Introducing a new gadget for detecting deadlocks
Hey! I am Snehil Shah, a new inspektor in the community. Over these past few months, I have been working under the mentorship of Alban Crequy and Burak Ok as part of the LFX Mentorship program. Consider this blog a report on my work during the mentorship.
What have I been up to?
My project involved developing a new gadget for detecting potential deadlocks in multi-threaded user space applications, using eBPF and WASM.
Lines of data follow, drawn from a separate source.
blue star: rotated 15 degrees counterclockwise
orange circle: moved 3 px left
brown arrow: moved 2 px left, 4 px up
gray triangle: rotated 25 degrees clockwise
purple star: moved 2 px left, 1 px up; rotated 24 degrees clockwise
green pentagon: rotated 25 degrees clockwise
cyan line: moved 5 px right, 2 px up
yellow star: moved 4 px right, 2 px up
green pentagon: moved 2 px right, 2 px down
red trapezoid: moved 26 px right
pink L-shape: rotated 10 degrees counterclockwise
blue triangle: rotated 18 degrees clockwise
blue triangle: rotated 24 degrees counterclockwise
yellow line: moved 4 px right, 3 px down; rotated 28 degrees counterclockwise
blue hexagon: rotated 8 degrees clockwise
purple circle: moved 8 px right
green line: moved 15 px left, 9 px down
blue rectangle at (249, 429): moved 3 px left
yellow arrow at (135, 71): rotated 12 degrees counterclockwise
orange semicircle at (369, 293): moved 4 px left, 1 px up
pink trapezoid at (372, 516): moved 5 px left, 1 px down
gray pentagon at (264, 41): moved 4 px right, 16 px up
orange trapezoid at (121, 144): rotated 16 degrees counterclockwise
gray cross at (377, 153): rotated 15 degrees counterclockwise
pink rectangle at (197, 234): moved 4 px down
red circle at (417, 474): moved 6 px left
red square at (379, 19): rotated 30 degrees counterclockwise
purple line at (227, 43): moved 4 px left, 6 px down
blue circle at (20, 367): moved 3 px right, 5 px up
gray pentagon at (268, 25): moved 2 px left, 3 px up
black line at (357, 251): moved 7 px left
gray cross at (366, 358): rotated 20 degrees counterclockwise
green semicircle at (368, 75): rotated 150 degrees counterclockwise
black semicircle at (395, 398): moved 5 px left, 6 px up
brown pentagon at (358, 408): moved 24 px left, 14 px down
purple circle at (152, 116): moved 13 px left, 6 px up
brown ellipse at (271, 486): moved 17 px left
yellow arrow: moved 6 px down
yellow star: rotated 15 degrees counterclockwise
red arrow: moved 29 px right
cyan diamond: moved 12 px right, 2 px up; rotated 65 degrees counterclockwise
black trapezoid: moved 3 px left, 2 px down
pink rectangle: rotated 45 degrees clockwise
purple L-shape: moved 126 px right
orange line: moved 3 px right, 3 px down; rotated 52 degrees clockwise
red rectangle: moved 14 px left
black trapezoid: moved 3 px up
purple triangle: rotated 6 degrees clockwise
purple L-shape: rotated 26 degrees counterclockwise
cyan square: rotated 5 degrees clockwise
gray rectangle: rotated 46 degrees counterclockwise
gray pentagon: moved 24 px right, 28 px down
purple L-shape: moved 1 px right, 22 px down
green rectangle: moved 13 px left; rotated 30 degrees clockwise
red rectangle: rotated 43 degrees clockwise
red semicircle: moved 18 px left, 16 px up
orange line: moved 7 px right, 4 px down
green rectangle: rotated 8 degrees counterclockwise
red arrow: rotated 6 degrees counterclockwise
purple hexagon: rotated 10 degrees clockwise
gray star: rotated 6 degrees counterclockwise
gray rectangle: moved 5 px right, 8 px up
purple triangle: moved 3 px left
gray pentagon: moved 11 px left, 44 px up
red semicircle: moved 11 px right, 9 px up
Debugging and preventing deadlocks in modern, complex codebases can be challenging. This gadget simplifies the process by identifying risks early, promoting safer and more efficient resource management.
Who are Inspektors and what are they inspekting?
If you’re new here, welcome! Inspektor Gadget is a systems inspection framework leveraging eBPF-powered gadgets encapsulated into deployable OCI images to provide powerful observability and debugging capabilities. Deploy it across various environments, from container runtimes to multi-node Kubernetes clusters, with everything you need to collect, filter, format and export valuable systems data. Check out some of these gadgets here. Moving on...
What’s a deadlock?
A deadlock in a system occurs when a process becomes stuck, unable to proceed because each thread (sub-process) is waiting for a resource that another thread is holding. Since none of the threads can continue, the system remains in a state of permanent lock-up unless some external action is taken.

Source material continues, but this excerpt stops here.